### What to produce
What you return must match the entries exactly, except that the pictures are gone.

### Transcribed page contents

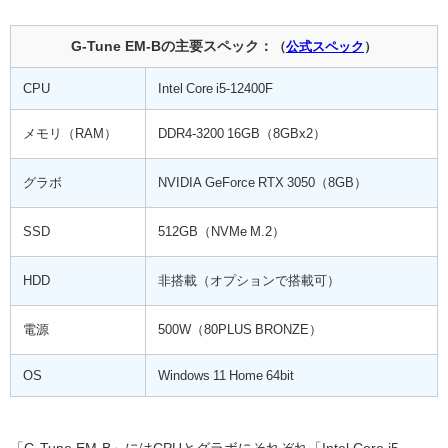
G-Tune EM-Bの主要スペック：
（
公式スペック
）
CPU
Intel Core i5-12400F
メモリ（RAM）
DDR4-3200 16GB（8GBx2）
グラボ
NVIDIA GeForce RTX 3050（8GB）
SSD
512GB（NVMe M.2）
HDD
非搭載（オプションで搭載可）
電源
500W（80PLUS BRONZE）
OS
Windows 11 Home 64bit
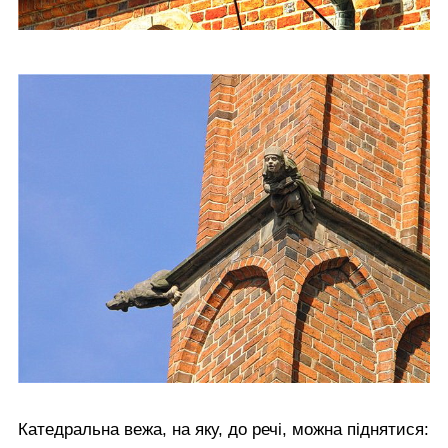
Катедральна вежа, на яку, до речі, можна піднятися:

### Final answer
G-Tune EM-Bの主要スペック：
（
公式スペック
）
CPU
Intel Core i5-12400F
メモリ（RAM）
DDR4-3200 16GB（8GBx2）
グラボ
NVIDIA GeForce RTX 3050（8GB）
SSD
512GB（NVMe M.2）
HDD
非搭載（オプションで搭載可）
電源
500W（80PLUS BRONZE）
OS
Windows 11 Home 64bit
Катедральна вежа, на яку, до речі, можна піднятися:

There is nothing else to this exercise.